Lily, after your surgery I became such an overprotective parent. I liberally applied Bio-Oil to your scar as if this magic potion could erase this horror from our lives. I wanted you not to be singled out or for people to one day ask you questions about it. But one day after your bath, I asked myself, “Kim, what the F are you doing? You are erasing the thing that will one day tell her, “You’re a bad-ass. And you have been a bad-ass since you were 3 months old! So I stopped.
With your autism diagnosis, I knew that you’d be different, that you’ll see the world differently, that you’ll act differently, speak differently, like different things and be seen as different. Even taking your diagnosis out of the equation, I know that you would’ve been different, anyway. You’re such a creative, funny soul. An analyst of any or all things. You’re loved everywhere you go and you have the cool nonchalance of Jimi Hendrix.
I’ve never wanted you to be what the world calls “normal”. Because what’s so great about it? It’s boring AF. Normal people being don’t lead, they follow. They don’t innovate but remain in safe bubbles, ticking off every mundane box the world requires of them. “Normal” people don’t live up to their potential. They don’t move an inch from their comfort zones and soldier on khaki clad, folder in hand. Nothing great comes from… “normal”.
But the weirdos? Weirdos create. And change. And shift. And fight. And revolt. And challenge. And invent. And question. And learn. And do. They’re the poets, the creators, the visionaries, the thinkers, the movers and shakers. The ones who refuse to conform. They’re not happy with coasting along.
Not one soul who did amazing things on this planet was normal.
Don’t tell me Einstein was normal. Rosa Parks. Anne Frank. The Wright Brothers. Maya Angelou. Jobs. Bach. Dali. Pollock. Da Vinci. Van Gogh. Shuttleworth. Viola Davis. Madam Curie. Tubman. Margaret Knight. Katherine Johnson. Jackson – Michael and Shirley. Byron. Keats. Renoir. Warhol. Keller. Edison. Poe. Balzac. Tesla. Musk. Don’t tell me they were or are normal.
This world can be a mean place. It can beat you into submission and try to strip away everything that’s great about you, slowly and in increments.

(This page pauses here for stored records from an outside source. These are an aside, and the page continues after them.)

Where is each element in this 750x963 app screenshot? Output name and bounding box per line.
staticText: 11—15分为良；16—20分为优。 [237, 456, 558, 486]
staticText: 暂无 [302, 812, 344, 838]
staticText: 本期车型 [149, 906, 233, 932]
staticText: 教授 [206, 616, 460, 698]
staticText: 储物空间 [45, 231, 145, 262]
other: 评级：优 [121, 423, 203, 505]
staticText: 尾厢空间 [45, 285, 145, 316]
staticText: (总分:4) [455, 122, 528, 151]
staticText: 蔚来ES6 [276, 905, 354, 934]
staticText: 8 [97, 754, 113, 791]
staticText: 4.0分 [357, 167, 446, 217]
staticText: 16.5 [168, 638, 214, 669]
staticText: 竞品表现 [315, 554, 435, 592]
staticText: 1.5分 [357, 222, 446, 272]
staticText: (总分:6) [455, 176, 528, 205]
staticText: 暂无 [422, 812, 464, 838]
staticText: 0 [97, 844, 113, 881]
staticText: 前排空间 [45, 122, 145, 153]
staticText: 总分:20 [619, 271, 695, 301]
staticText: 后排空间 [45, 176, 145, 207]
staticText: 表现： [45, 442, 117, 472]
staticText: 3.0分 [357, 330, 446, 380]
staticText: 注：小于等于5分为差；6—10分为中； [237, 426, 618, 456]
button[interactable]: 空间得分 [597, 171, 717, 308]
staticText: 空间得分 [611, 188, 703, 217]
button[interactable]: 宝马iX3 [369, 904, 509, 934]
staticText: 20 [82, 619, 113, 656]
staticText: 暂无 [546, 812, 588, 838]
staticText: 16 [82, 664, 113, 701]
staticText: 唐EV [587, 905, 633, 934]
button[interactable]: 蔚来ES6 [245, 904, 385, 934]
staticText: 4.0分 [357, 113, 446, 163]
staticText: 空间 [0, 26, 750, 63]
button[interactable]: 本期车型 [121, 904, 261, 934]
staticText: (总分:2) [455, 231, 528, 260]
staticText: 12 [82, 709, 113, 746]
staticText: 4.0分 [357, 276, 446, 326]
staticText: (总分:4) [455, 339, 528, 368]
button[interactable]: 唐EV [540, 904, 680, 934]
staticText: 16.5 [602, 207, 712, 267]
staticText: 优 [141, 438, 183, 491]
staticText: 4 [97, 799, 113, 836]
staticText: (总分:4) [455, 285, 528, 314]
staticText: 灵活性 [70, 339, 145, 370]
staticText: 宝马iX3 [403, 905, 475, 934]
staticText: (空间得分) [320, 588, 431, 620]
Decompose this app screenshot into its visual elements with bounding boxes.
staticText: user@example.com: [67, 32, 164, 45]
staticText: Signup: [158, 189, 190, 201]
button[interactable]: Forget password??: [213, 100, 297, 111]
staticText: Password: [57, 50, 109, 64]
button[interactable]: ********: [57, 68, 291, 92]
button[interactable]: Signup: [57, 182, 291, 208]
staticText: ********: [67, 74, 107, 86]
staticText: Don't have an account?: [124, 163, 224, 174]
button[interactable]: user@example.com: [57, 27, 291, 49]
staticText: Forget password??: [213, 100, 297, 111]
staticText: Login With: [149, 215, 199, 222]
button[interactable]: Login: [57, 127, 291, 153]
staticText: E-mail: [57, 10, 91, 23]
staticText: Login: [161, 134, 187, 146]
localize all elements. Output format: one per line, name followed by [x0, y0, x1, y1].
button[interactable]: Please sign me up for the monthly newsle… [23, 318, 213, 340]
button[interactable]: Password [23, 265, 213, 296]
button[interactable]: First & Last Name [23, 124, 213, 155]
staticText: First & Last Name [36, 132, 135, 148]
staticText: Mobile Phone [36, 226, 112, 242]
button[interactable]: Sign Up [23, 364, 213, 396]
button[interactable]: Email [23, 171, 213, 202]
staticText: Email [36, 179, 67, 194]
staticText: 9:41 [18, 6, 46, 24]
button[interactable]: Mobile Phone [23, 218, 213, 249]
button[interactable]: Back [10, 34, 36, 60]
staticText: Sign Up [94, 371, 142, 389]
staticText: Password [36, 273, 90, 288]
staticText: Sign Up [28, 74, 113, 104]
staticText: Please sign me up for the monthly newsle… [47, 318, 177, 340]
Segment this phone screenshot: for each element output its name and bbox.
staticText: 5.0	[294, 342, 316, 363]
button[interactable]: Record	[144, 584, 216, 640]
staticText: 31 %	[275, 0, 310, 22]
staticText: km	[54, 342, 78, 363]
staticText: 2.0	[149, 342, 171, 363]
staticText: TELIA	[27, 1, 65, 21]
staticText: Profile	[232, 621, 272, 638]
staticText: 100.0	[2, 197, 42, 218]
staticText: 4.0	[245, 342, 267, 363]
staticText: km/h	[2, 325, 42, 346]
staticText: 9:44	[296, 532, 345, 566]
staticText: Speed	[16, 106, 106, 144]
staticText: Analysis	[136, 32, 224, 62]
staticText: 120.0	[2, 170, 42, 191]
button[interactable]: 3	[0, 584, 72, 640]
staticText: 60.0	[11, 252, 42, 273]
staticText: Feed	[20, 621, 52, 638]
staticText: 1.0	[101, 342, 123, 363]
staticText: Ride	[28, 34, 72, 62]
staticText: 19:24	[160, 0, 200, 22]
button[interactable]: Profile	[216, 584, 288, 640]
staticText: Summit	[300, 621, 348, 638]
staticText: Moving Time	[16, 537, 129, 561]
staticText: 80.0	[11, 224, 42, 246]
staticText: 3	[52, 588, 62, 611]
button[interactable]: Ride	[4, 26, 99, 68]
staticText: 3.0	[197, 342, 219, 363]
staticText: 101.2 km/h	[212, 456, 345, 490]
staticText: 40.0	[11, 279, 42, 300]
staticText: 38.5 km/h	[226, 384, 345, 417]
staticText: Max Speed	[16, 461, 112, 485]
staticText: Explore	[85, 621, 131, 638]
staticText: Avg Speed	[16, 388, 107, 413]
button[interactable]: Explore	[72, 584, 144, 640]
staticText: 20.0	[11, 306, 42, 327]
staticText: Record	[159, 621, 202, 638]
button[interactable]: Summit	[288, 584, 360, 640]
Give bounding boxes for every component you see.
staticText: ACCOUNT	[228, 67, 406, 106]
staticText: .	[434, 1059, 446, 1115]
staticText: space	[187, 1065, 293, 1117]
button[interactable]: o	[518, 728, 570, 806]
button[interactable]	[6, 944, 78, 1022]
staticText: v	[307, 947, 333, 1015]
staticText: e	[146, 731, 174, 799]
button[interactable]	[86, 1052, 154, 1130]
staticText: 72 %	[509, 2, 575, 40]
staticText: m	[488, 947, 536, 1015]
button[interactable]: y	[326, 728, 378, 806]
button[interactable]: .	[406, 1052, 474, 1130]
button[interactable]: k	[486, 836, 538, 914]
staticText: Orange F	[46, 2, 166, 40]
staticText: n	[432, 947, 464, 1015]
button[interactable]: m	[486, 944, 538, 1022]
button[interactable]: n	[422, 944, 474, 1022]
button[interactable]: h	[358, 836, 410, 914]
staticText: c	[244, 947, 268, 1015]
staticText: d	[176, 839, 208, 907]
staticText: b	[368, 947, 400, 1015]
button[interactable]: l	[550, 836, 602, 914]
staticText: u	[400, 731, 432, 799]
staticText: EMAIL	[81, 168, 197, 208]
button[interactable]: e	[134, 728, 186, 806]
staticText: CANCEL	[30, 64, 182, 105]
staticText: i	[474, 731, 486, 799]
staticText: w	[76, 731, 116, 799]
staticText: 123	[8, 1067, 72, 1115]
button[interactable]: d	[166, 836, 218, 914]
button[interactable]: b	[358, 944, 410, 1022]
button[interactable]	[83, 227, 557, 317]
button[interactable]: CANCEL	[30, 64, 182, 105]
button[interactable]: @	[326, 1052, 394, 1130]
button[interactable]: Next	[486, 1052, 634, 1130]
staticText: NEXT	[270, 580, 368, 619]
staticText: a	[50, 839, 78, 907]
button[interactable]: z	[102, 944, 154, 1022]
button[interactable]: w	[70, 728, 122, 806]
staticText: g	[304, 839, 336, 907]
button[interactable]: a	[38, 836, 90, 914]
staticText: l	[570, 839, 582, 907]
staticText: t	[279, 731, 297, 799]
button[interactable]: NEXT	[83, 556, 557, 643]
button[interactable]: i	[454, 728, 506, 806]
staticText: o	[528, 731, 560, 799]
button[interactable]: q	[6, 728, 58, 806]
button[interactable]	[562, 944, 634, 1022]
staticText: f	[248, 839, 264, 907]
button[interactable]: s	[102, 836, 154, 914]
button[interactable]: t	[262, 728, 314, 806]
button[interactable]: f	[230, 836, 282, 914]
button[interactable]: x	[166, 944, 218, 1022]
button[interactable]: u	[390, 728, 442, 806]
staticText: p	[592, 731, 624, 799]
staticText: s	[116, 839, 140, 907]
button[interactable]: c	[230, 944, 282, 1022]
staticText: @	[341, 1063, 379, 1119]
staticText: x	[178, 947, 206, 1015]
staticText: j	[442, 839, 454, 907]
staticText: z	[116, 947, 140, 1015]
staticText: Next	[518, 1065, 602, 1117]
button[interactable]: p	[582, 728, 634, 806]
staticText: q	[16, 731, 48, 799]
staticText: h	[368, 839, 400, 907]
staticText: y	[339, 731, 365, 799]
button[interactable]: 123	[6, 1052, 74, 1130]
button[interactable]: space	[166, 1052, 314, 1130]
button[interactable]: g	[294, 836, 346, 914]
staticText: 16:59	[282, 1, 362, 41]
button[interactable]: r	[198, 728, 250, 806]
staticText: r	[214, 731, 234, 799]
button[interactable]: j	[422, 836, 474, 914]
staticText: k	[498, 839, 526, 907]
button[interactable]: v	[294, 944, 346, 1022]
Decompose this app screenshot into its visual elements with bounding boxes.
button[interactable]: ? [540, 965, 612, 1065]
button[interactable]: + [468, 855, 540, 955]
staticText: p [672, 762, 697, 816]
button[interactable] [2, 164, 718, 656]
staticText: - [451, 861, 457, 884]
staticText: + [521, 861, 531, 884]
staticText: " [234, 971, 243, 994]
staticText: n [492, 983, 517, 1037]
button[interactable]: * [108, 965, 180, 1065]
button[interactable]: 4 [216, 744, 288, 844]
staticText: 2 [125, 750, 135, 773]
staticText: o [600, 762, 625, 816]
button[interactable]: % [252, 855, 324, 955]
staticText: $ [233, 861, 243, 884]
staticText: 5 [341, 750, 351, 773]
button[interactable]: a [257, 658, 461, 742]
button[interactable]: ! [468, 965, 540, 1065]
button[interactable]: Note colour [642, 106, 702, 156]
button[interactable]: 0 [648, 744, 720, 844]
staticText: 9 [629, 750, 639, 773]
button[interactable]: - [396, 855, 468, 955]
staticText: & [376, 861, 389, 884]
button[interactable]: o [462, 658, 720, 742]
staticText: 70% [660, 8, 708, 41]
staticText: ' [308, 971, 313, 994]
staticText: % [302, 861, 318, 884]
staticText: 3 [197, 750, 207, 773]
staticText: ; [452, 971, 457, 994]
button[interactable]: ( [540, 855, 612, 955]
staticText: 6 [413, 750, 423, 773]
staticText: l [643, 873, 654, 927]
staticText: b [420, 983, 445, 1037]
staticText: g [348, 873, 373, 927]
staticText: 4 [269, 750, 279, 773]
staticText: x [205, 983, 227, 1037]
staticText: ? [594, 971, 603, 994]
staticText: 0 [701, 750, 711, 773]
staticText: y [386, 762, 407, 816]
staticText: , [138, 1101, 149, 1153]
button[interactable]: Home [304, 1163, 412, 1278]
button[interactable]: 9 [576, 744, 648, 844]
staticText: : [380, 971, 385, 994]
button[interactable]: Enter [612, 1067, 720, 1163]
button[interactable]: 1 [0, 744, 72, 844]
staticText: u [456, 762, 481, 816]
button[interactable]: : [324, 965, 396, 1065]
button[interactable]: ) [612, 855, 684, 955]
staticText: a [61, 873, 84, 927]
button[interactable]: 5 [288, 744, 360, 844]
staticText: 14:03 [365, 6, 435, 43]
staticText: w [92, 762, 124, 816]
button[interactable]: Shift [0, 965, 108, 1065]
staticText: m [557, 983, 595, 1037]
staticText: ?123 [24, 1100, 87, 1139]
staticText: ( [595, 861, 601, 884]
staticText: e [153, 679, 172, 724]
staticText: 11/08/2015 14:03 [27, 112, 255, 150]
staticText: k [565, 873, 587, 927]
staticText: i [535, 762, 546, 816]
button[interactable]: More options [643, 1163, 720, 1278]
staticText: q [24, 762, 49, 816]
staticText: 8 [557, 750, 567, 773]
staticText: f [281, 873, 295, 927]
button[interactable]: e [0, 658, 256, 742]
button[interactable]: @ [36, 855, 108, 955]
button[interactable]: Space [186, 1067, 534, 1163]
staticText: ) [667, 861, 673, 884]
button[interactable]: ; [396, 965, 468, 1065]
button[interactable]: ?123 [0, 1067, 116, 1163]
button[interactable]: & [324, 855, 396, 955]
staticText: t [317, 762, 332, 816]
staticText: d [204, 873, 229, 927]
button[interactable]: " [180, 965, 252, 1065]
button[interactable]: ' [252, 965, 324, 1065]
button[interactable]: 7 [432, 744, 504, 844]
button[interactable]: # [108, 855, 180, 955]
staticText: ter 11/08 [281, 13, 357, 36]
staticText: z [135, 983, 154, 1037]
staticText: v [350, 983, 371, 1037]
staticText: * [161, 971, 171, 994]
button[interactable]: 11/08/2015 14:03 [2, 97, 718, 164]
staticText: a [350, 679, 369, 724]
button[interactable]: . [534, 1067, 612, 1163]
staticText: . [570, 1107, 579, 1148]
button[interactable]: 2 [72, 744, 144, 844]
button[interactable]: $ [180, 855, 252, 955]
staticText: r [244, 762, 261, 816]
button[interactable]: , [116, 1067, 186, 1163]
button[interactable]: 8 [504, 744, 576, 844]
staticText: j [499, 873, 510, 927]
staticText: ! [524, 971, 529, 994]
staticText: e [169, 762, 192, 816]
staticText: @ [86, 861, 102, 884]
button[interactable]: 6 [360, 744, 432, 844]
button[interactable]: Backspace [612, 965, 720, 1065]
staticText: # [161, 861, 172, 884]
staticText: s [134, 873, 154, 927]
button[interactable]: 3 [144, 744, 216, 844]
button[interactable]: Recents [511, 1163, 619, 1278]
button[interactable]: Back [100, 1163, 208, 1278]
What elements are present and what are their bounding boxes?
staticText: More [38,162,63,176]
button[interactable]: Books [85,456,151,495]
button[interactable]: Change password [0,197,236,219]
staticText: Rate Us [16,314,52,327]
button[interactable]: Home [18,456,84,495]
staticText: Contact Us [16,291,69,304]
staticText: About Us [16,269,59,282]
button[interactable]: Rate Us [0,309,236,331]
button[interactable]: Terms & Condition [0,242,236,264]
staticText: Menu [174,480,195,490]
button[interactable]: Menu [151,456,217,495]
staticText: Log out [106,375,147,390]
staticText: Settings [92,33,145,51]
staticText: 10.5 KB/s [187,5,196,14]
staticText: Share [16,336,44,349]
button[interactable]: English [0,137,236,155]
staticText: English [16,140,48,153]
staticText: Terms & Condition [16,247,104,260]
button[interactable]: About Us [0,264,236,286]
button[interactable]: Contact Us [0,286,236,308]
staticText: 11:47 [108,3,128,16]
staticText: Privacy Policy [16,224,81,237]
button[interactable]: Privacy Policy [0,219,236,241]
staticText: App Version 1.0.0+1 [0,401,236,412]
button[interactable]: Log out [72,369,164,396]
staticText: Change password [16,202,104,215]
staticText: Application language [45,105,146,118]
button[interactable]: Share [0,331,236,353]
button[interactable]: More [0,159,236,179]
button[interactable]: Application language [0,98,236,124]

But if you can hold on for a little while, and maintain your fighting spirit, you’ll realise just how wonderful your uniqueness is.
One day you’ll probably read this on a machine created by a weirdo. And this campaign will probably still be spoken about:
“Here’s to the crazy ones.
The misfits, The rebels. The troublemakers.
The round pegs in square holes.
The ones who see things differently.
They’re not fond of the rules.
And they have no respect for the status quo.
You can quote them, disagree with them, glorify or vilify them.
About the only thing you can’t do is ignore them.
Because they change things.
They push the human race forward.
And while some may see them as the crazy ones, we see genius.
Because the people who are crazy enough to think they can change the world, are the ones who do.”
So to my Lily and every little different boy and girl, stay weird, brave heart. Please.
Those who change the world are anything but “normal”.